Hyunjin'den:
Hepimiz şok içinde Dahyun denilen kızın bir başkasıyla elleşmesini izliyorduk. Gerçektende o Dahyunmuydu. Ben gözlerime bile inanamıyordum. Minho ise sabahtan beri kahkaha atıyordu."Ya Minho anlamaya çalışıyoruz bir gülmesene" dedi sinirle Jeongin. "Aynen katılıyorum" dedim sinirle. "Çok iyi olum, Felix aldatılmış" dedi yüksek bir şekilde kahkaha atarak. "Evet arkadaşlar bu kız o kız" dedi iyice analiz ederek Jeongin.
"Hadi fotoğrafını çekelim" dedim heyecanla. "Doğru söylüyor" dedi Minho eski ciddiyetine dönerek. Tam foto çekeceğimiz zaman Dahyun ile yanındaki erkek ayağa kalkıp, girişe doğru ilerlemiştiler.
"Tüh ya şansımıza" dedi sinirle Jeongin. "Lan çekseydin ya hemen" dedi sinirle Minho. "Lan sen malmısın, kameranı gözünün içine'mi sokayım, hem bizi tanırdı" dedi sinirle Jeongin. "Jeongin haklı" dedim gülümseyerek.
"Ee o zaman ne yapacağız, ortada kanıt felan yok" dedi merakla Minho. "Gidip anlatalım herşeyi" dedi heyecanla Jeongin. "Aynen sana nah inanır" dedi sinirle Minho. "Ama bana inanır" dedim heyecanla. "Evet evet, Hyuna inanır" dedi heyecanla Jeongin.

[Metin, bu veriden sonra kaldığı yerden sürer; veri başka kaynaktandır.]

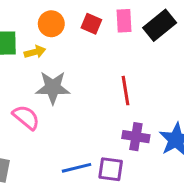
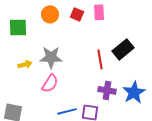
black rectangle: (160, 25) -> (123, 49), moved
yellow arrow: (35, 52) -> (25, 64), moved
pink semicircle: (26, 117) -> (50, 83), moved, turned 84

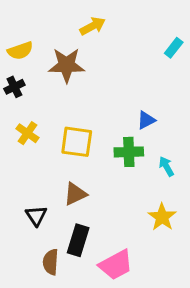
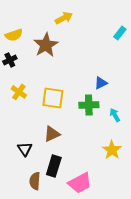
brown star: (67, 65) -> (46, 45), turned -30

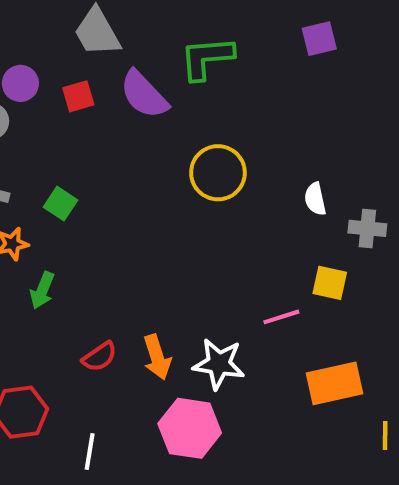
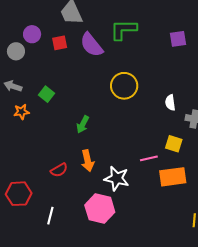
purple square: (319, 39) -> (178, 39), moved
green arrow: (42, 290) -> (83, 124), moved
orange arrow: (157, 357) -> (88, 161), moved
orange rectangle: (334, 383) -> (173, 177), moved

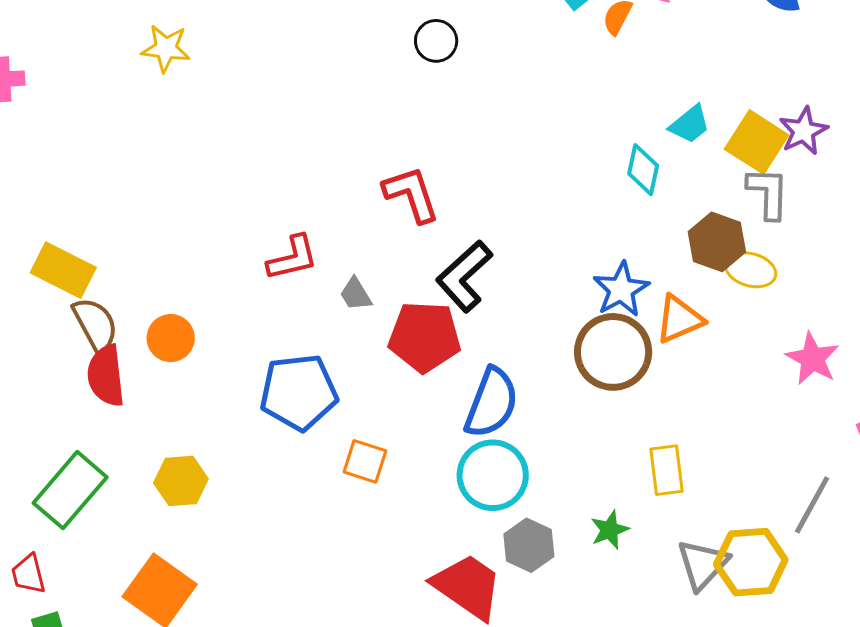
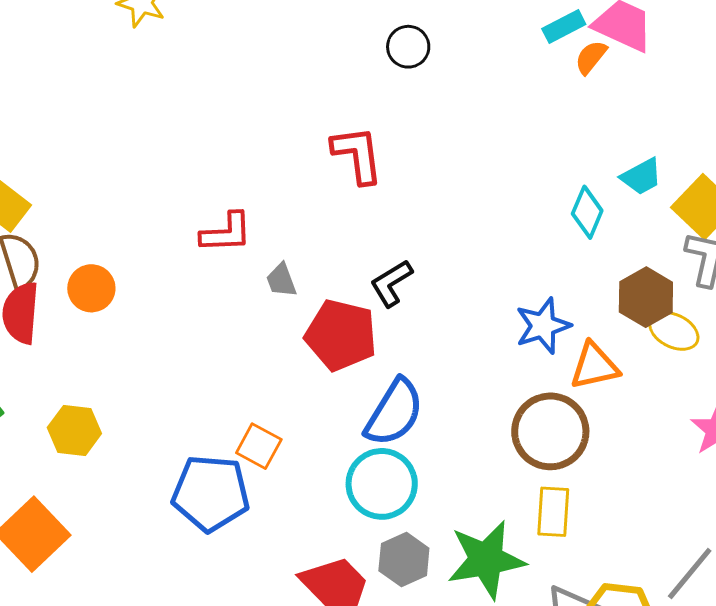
red L-shape: (411, 194) -> (357, 155), moved
black L-shape: (464, 276) -> (391, 283), size x0.7
brown circle: (613, 352) -> (550, 431), moved
blue pentagon: (299, 392) -> (211, 493), moved
green star: (610, 530) -> (486, 560), size x2.0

"Tamam o zaman gidip, söyleyelim" dedi merakla Minho. Hepimiz arabaya binmiş ve şirketin yolunu tutmuştuk. Ben yol boyu çok heyecanlıydım. Tabiki Felix'in üzülmesini istemiyordum ama yapacak hiç bir şey yoktu.
Şirkete vardığımızda arabadan hızlıca inip, kapıdan içeri girdim. Arkamda ise Minho sinirle bağırıyordu. "Lan bir dur oğlum" dedi sinirle. "Of bekletmeyin beni" dedim gülerek. "Dur" dedi bağırarak. "Of yine ne" dedim sinirle durup ona dönerek.
O sırada Jeongin ise nefes nefese kalmış bir şekilde konuşmaya başlamıştı. Tabi konuşa bilirse. "Lan piçler yavaş yürüsenize" dedi sinirle Jeongin. "Bak Hyunjin, seni üzebilir, ya inanmazsa sana" dedi endişeyle Minho. "İnanır, inanır sen merak etme" dedim gülerek.
Hızlıca Felix'in odasına doğru koşmaya başlamıştım. Felix'in odasının önüne geldiğimde bir hışımla içeriye girdim. "Ödüm koptu be" dedi gülerek Felix. Ben ise küçük bir kahkaha atmıştım.
"Merhaba Felix, özür dilerim bir az hızlı koştumda, böyle mükemmel bir giriş yaptım" dedim gülerek. O ise bu dediğime karşı büyük bir kahkaha atmıştı. Hemen ne için geldiğim aklıma gelince gülümsememi durdurdum.
"Şey Felix, seninle bir konu hakkında konuşmak istiyorum" dedim buruk bir şekilde. "Tabi otur konuşalım" dedi gülerek. "Doğrudan konuya giriyorum" dedim karşısındaki koltuğa oturarak. O ise beni kafasıyla onaylamıştı.
"Dahyun seni aldatıyor" dedim sakin kalmaya çalışarak. O ise bu dediğime karşı yine büyük bir kahkaha patlatmıştı. "Neden gülüyorsun" dedim merakla. "Çok güzel bir şaka" dedi yine ve yine kahkaha atarak. "Felix ben ciddiyim" dedim sinirle.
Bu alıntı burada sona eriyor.